Author's POV
Bel istirahat sudah berbunyi, suasana kelas sudah sepi karena penghuninya sudah keluar untuk mengisi perut mereka yang sudah bunyi karena pelajaran matematika sebelumnya. Rian berdiri dari bangkunya dan mengahampiri bangku seorang cowok yang sedang tidur menyembunyikan wajahnya di balik tekukan tangannya.
"Heh." Merasa seseorang sedang bicara padanya, cowok yang sedang tidur itu mendongakkan wajahnya.
"Lo mau nyoba ngancem gue?" Rian mendekatkan wajahnya pada cowok itu dan bicara to the point. Suaranya yang membentak membuat beberapa murid yang masih berada di kelas melihat ke arahnya.
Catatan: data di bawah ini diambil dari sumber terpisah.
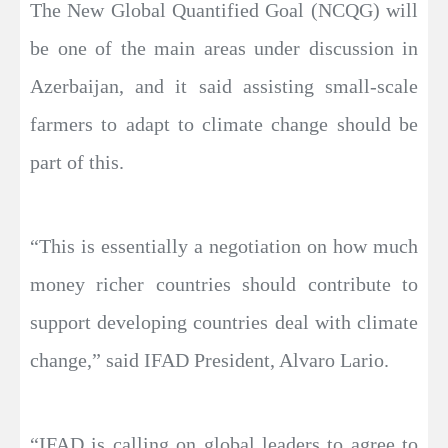
The New Global Quantified Goal (NCQG) will
be one of the main areas under discussion in
Azerbaijan, and it said assisting small-scale
farmers to adapt to climate change should be
part of this.
“This is essentially a negotiation on how much
money richer countries should contribute to
support developing countries deal with climate
change,” said IFAD President, Alvaro Lario.
“IFAD is calling on global leaders to agree to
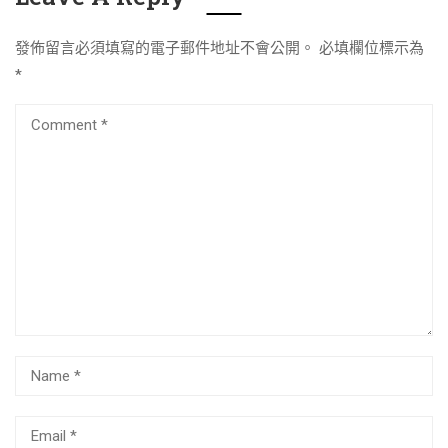
發佈留言必須填寫的電子郵件地址不會公開。
必填欄位標示為
*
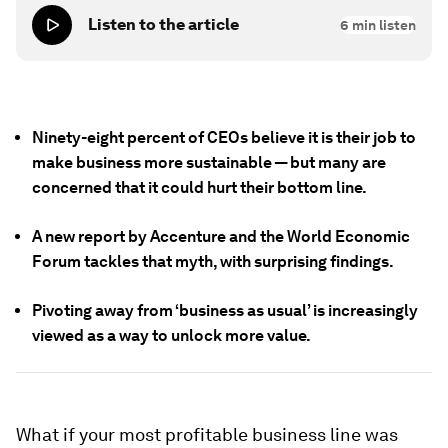
Listen to the article
6
min listen
Ninety-eight percent of CEOs believe it is their job to
make business more sustainable — but many are
concerned that it could hurt their bottom line.
A new report by Accenture and the World Economic
Forum tackles that myth, with surprising findings.
Pivoting away from ‘business as usual’ is increasingly
viewed as a way to unlock more value.
What if your most profitable business line was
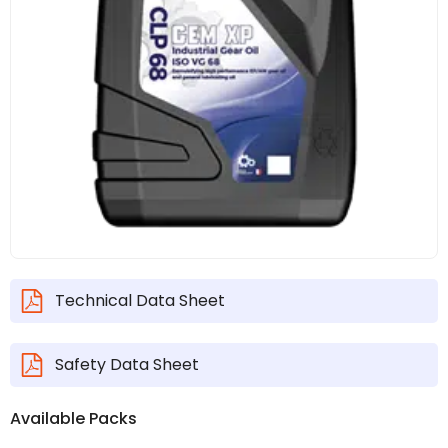
Technical Data Sheet
Safety Data Sheet
Available Packs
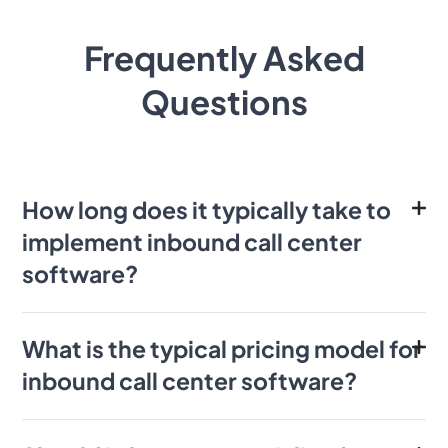
Frequently Asked
Questions
How long does it typically take to
implement inbound call center
software?
What is the typical pricing model for
inbound call center software?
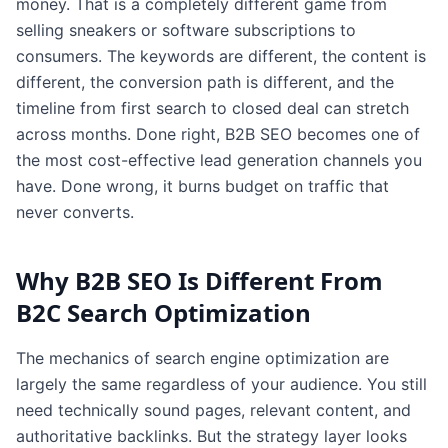
money. That is a completely different game from
selling sneakers or software subscriptions to
consumers. The keywords are different, the content is
different, the conversion path is different, and the
timeline from first search to closed deal can stretch
across months. Done right, B2B SEO becomes one of
the most cost-effective lead generation channels you
have. Done wrong, it burns budget on traffic that
never converts.
Why B2B SEO Is Different From
B2C Search Optimization
The mechanics of search engine optimization are
largely the same regardless of your audience. You still
need technically sound pages, relevant content, and
authoritative backlinks. But the strategy layer looks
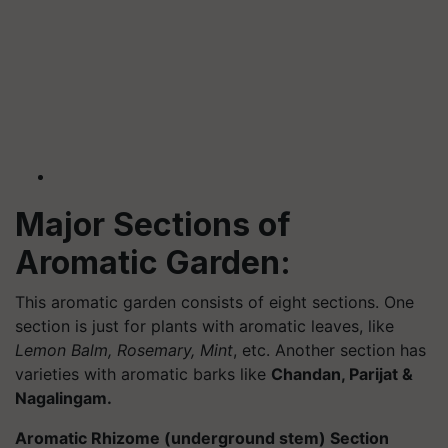
Major Sections of
Aromatic Garden:
This aromatic garden consists of eight sections. One
section is just for plants with aromatic leaves, like
Lemon Balm, Rosemary, Mint
, etc. Another section has
varieties with aromatic barks like
Chandan, Parijat &
Nagalingam.
Aromatic Rhizome (underground stem) Section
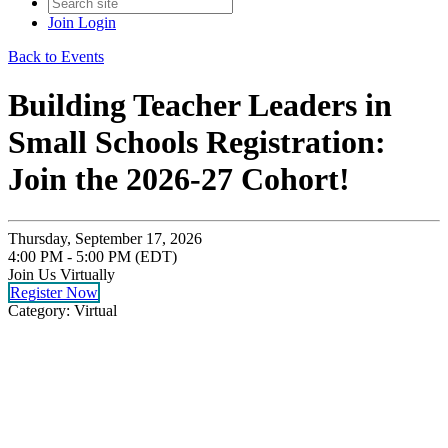
Join
Login
Back to Events
Building Teacher Leaders in
Small Schools Registration:
Join the 2026-27 Cohort!
Thursday, September 17, 2026
4:00 PM - 5:00 PM (EDT)
Join Us Virtually
Register Now
Category: Virtual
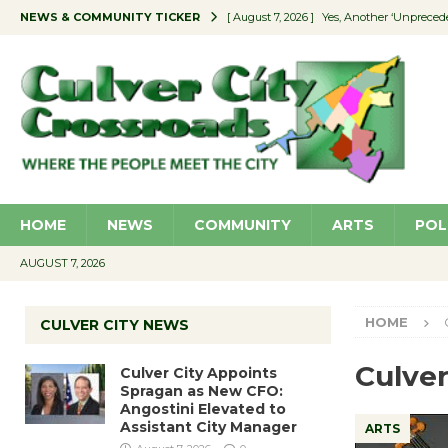
NEWS & COMMUNITY TICKER
[ August 7, 2026 ]
Yes, Another ‘Unpreced
[ August 7, 2026 ]
Ron Davis Memorial Re
[ August 7, 2026 ]
Educator Night Stocks 
[ August 7, 2026 ]
Secondhand Style – CC
[ August 7, 2026 ]
Culver City Appoints S
HOME
NEWS
COMMUNITY
ARTS
POL
AUGUST 7, 2026
HOME
CULVER CITY NEWS
Culve
Culver City Appoints
Spragan as New CFO:
Angostini Elevated to
Assistant City Manager
ARTS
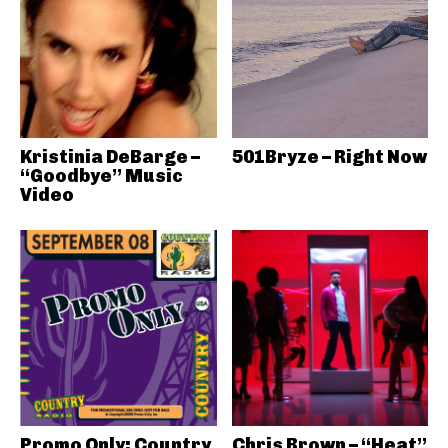
Kristinia DeBarge –
501Bryze – Right Now
“Goodbye” Music
Video
Promo Only: Country
Chris Brown – “Heat”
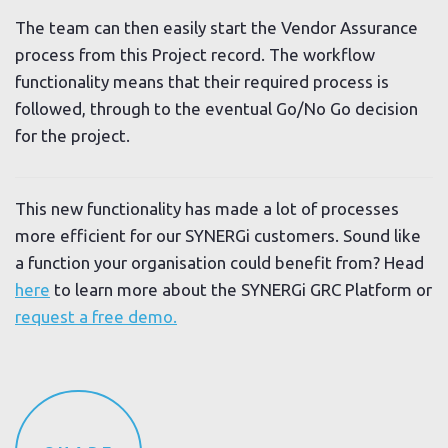
The team can then easily start the Vendor Assurance
process from this Project record. The workflow
functionality means that their required process is
followed, through to the eventual Go/No Go decision
for the project.
This new functionality has made a lot of processes
more efficient for our SYNERGi customers. Sound like
a function your organisation could benefit from? Head
here
to learn more about the SYNERGi GRC Platform or
request a free demo.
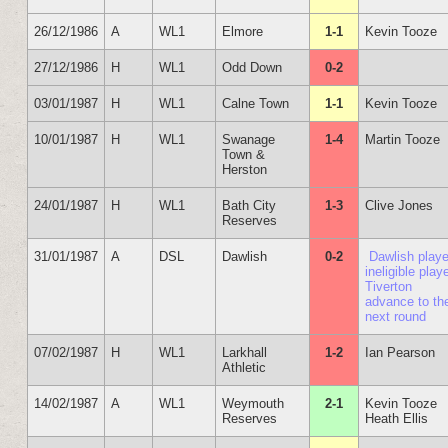
26/12/1986
A
WL1
Elmore
1-1
Kevin Tooze
27/12/1986
H
WL1
Odd Down
0-2
03/01/1987
H
WL1
Calne Town
1-1
Kevin Tooze
10/01/1987
H
WL1
Swanage
1-4
Martin Tooze
Town &
Herston
24/01/1987
H
WL1
Bath City
1-3
Clive Jones
Reserves
31/01/1987
A
DSL
Dawlish
0-2
Dawlish play
ineligible playe
Tiverton
advance to th
next round
07/02/1987
H
WL1
Larkhall
1-2
Ian Pearson
Athletic
14/02/1987
A
WL1
Weymouth
2-1
Kevin Tooze
Reserves
Heath Ellis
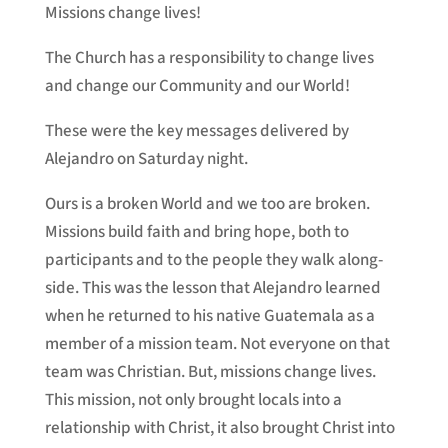
Missions change lives!
The Church has a responsibility to change lives
and change our Community and our World!
These were the key messages delivered by
Alejandro on Saturday night.
Ours is a broken World and we too are broken.
Missions build faith and bring hope, both to
participants and to the people they walk along-
side. This was the lesson that Alejandro learned
when he returned to his native Guatemala as a
member of a mission team. Not everyone on that
team was Christian. But, missions change lives.
This mission, not only brought locals into a
relationship with Christ, it also brought Christ into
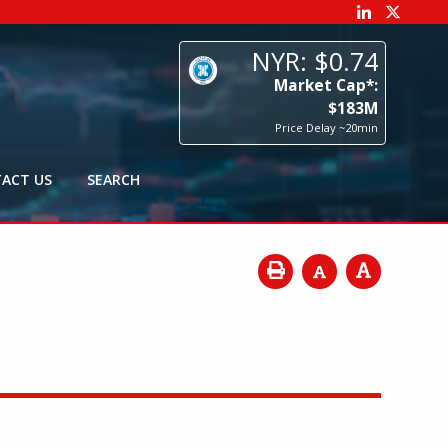
74
p*:
3
M
0min
ACT US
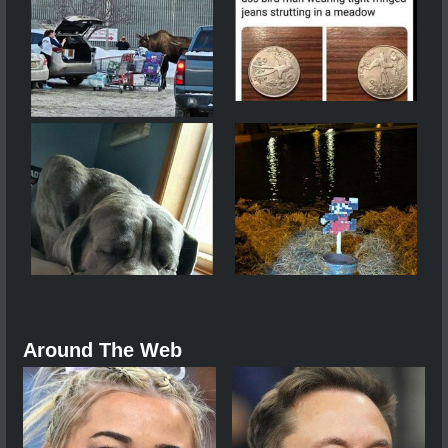
Around The Web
"Apaan maksud lo?" Cowok itu membalas perkataan Rian gak kalah nyolotnya.
"Lo bilang gue pengecut. Lo yang pengecut." Rian menunjuk cowok yang ada dihadapannya dengan jari telunjuknya di depan muka cowok tadi. "Lo gak akan gue biarin nyakitin Ana. Sedikitpun. Dan gue gak akan nurutin permintaan lo, Aldo."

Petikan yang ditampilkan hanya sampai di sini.